By Nancy Hughes
English Teacher

When our son came to Craig and me last fall and explained that he wanted to come to Brewster Academy for his freshman year, I was initially hesitant. Surprising perhaps, but true, and here’s why: I am a life-long champion of the high school boarding experience, and I always imagined that our children would have such an experience, but given where we live in the middle of campus in Lord House, our son would be – and is now – a day student. (True confession: When our boys were toddlers, I used to dream about visiting them at boarding school.) So why do I value the boarding experience so deeply? Let me share with you my top two reasons.

First, we don’t have to get tangled up with Freud (and Sophocles) to understand why distance is healthy when it comes to parents and adolescents. During this stretch of time, kids need to stretch out a bit on their own. Doing so is developmentally appropriate and important. Adolescents need to start to rely more on themselves for minor (and increasingly major) decision making and assume greater responsibility for how they are able to move through each day. Setting their alarm clocks correctly, getting to breakfast on time, remembering to put their computer cords in their backpacks, organizing their laundry, etc. Now, surely, kids living at home can be responsible for all of the above, but so many of us – moms and dads—are apt to offer that quiet reminder (“Did you review your vocabulary?”), double check that Hannah or Rob is up and in the shower, hand them a raincoat before they leave for the day. Of course, it’s hard not to! We have been doing this sort of work since our kids were born. It’s what we do, and it’s unreasonable to imagine that we can stop on the first day of freshman year. The distance of boarding school enables parents to step back and kids to step forward.

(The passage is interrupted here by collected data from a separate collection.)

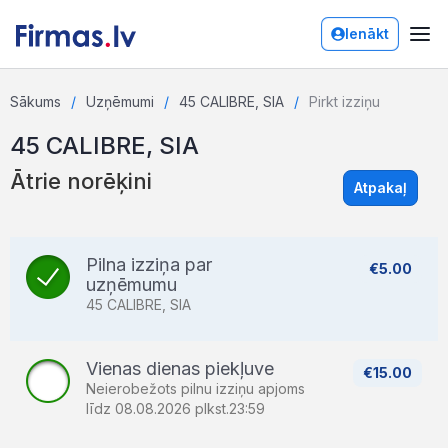
Ienākt
Sākums
Uzņēmumi
45 CALIBRE, SIA
Pirkt izziņu
45 CALIBRE, SIA
Ātrie norēķini
Atpakaļ
Pilna izziņa par
€5.00
uzņēmumu
45 CALIBRE, SIA
Vienas dienas piekļuve
€15.00
Neierobežots pilnu izziņu apjoms
līdz 08.08.2026 plkst.23:59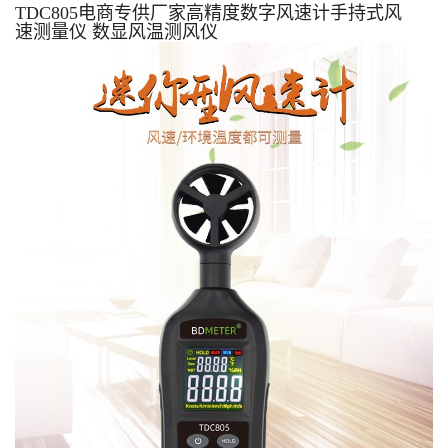
TDC805电商专供厂家高精度数字风速计手持式风
速测量仪 数显风温测风仪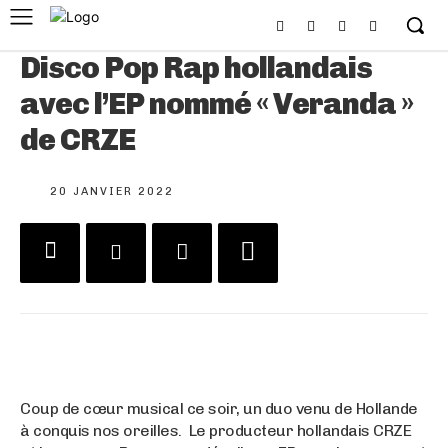
Disco Pop Rap hollandais
avec l’EP nommé « Veranda »
de CRZE
20 JANVIER 2022
Coup de cœur musical ce soir, un duo venu de Hollande
à conquis nos oreilles. Le producteur hollandais CRZE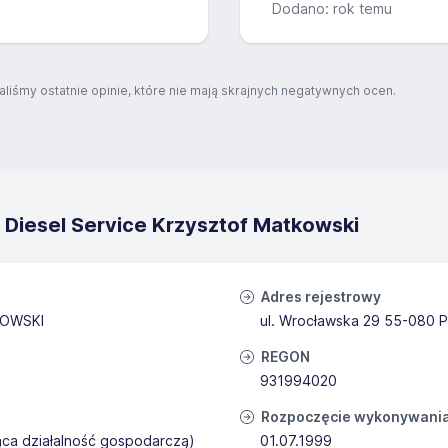
Dodano: rok temu
aliśmy ostatnie opinie, które nie mają skrajnych negatywnych ocen.
 Diesel Service Krzysztof Matkowski
Adres rejestrowy
KOWSKI
ul. Wrocławska 29 55-080 P
REGON
931994020
Rozpoczęcie wykonywania 
ąca działalność gospodarczą)
01.07.1999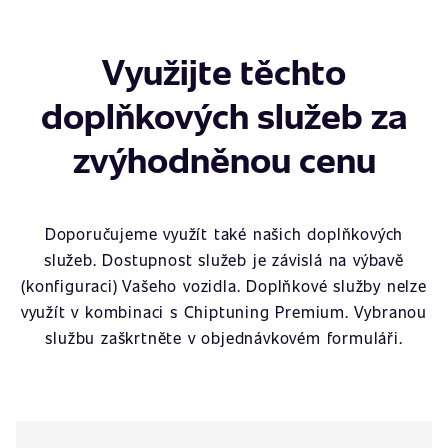
Využijte těchto
doplňkových služeb za
zvýhodněnou cenu
Doporučujeme využít také našich doplňkových
služeb. Dostupnost služeb je závislá na výbavě
(konfiguraci) Vašeho vozidla. Doplňkové služby nelze
využít v kombinaci s Chiptuning Premium. Vybranou
službu zaškrtněte v objednávkovém formuláři.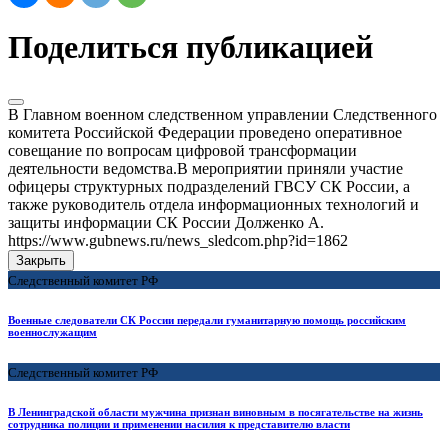
Поделиться публикацией
В Главном военном следственном управлении Следственного
комитета Российской Федерации проведено оперативное
совещание по вопросам цифровой трансформации
деятельности ведомства.В мероприятии приняли участие
офицеры структурных подразделений ГВСУ СК России, а
также руководитель отдела информационных технологий и
защиты информации СК России Долженко А.
https://www.gubnews.ru/news_sledcom.php?id=1862
Закрыть
Следственный комитет РФ
Военные следователи СК России передали гуманитарную помощь российским
военнослужащим
Следственный комитет РФ
В Ленинградской области мужчина признан виновным в посягательстве на жизнь
сотрудника полиции и применении насилия к представителю власти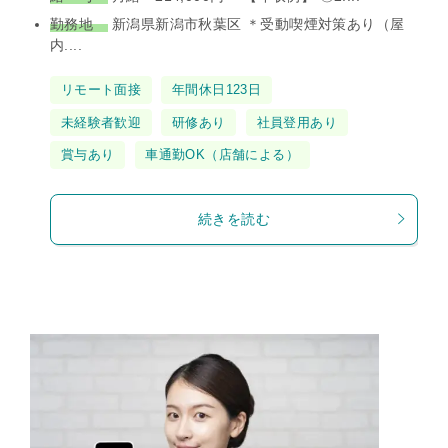
勤務地
新潟県新潟市秋葉区 ＊受動喫煙対策あり（屋
内....
タ
リモート面接
年間休日123日
グ
未経験者歓迎
研修あり
社員登用あり
賞与あり
車通勤OK（店舗による）
続きを読む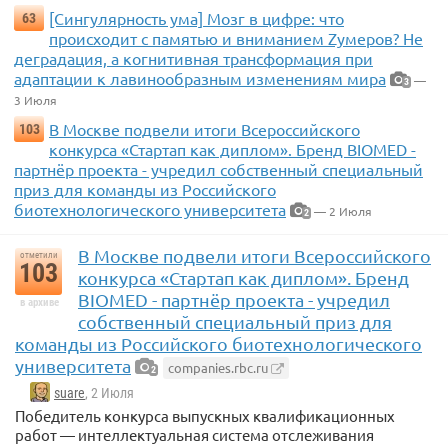
[Сингулярность ума] Мозг в цифре: что
63
происходит с памятью и вниманием Zумеров? Не
деградация, а когнитивная трансформация при
адаптации к лавинообразным изменениям мира
—
3
3 Июля
В Москве подвели итоги Всероссийского
103
конкурса «Стартап как диплом». Бренд BIOMED -
партнёр проекта - учредил собственный специальный
приз для команды из Российского
биотехнологического университета
— 2 Июля
2
В Москве подвели итоги Всероссийского
отметили
103
конкурса «Стартап как диплом». Бренд
BIOMED - партнёр проекта - учредил
в архиве
собственный специальный приз для
команды из Российского биотехнологического
университета
companies.rbc.ru
2
suare
, 2 Июля
Победитель конкурса выпускных квалификационных
работ — интеллектуальная система отслеживания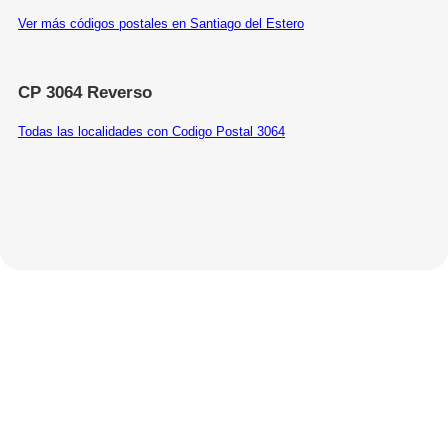
Ver más códigos postales en Santiago del Estero
CP 3064 Reverso
Todas las localidades con Codigo Postal 3064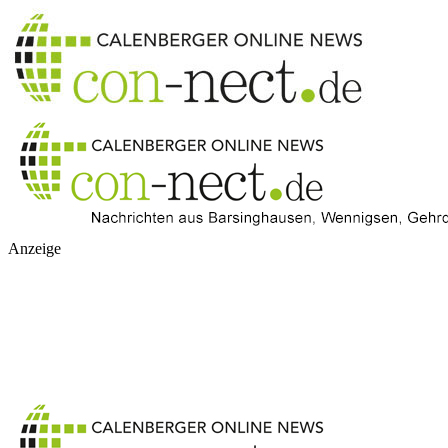
Anzeige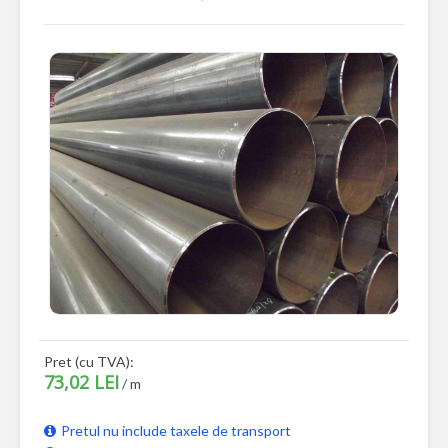
Pret (cu TVA):
73,02 LEI
/ m
Pretul nu include taxele de transport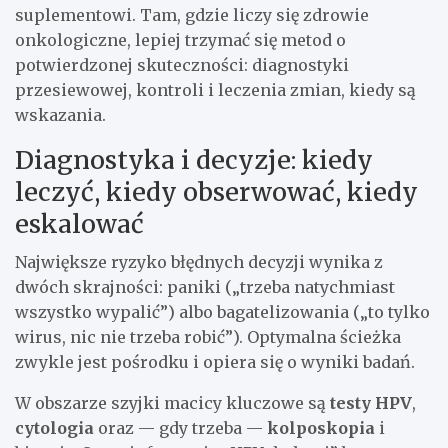
suplementowi. Tam, gdzie liczy się zdrowie
onkologiczne, lepiej trzymać się metod o
potwierdzonej skuteczności: diagnostyki
przesiewowej, kontroli i leczenia zmian, kiedy są
wskazania.
Diagnostyka i decyzje: kiedy
leczyć, kiedy obserwować, kiedy
eskalować
Największe ryzyko błędnych decyzji wynika z
dwóch skrajności: paniki („trzeba natychmiast
wszystko wypalić”) albo bagatelizowania („to tylko
wirus, nic nie trzeba robić”). Optymalna ścieżka
zwykle jest pośrodku i opiera się o wyniki badań.
W obszarze szyjki macicy kluczowe są
testy HPV
,
cytologia
oraz — gdy trzeba —
kolposkopia
i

As we all know, adolescence is also a time for testing boundaries, and one of the beautiful things for a parent about having a child board is that the daily micro-battles cease. As a parent, you have become a consultant of sorts, no longer the manager. It’s someone else’s responsibility to tell your child to pick up after himself or herself. Having out-sourced these exasperating exchanges, you are now able to focus on matters of greater substance, able to engage with a focus and freshness often difficult to conjure when adolescents and parent(s) are living continually under one roof.

The second reason why I am such a firm believer in the boarding experience is that I am convinced – and this is not a political statement – that it takes a village to raise good kids! Boarding schools offer the village structure that most of us do not have access to living in cities or suburbs. Adolescents need and want to be around adults who care about them (whether they are conscious of this desire or not). The boarding experience allows kids to connect outside of the academic building with adult mentors who offer kids the guidance and encouragement they need – from a voice that isn’t yours. The upshot is that they tend to listen more closely. My family and I have been lucky to live in a village-like setting each summer. As our kids have entered their adolescent years, I have been able to have conversations with my nieces and their friends – and be heard – in ways that my sister cannot. Similarly, my sister can capture my son’s attention because she is not me! And so it goes with boarding schools. We choose boarding school for our kids in large part to expose them to other caring and inspiring adults from whom our children can learn and grow. Of course, we always want our kids to listen to us, but it is also important for them to learn to listen to and trust other principled, wise adults. It is this combination of our efforts – parents and boarding school faculty – that produces the resilient, independent, responsible, and thoughtful young people we aim to usher into adulthood.

So there are my top two reasons why I think the boarding experience is so valuable. Perhaps in later blogs I can share further reasons with you all. For now, I just hope I have been able to offer some comfort to any parent out there who is wondering why he or she dropped his or her child off two weeks ago and drove away. You did the right thing. Hard for you, surely, no doubt a wee bit overwhelming for your child, but ultimately, the right thing. (I had worked at boarding schools for 10 years before I had my first child. I’m sure it isn’t this way for every teacher, but for me, it was not until I had my own child that I fully recognized the depth of your sacrifice.) Brewster Academy is grateful for the trust you have placed in us. We are grateful for your partnering with us during these precious years. And Craig and I are enormously grateful for the dedication and attention the Brewster dorm heads offer each and every one of their charges. The great work of this school could not happen without them.

And what about that day student we have at home? Well, I’m doing my best not to pick up after him, and I’m trying not to ask about his homework. Most importantly, I am urging him to spend as much time as possible in the dorm so that he can have as rich an experience as possible – being guided by peers and adults alike.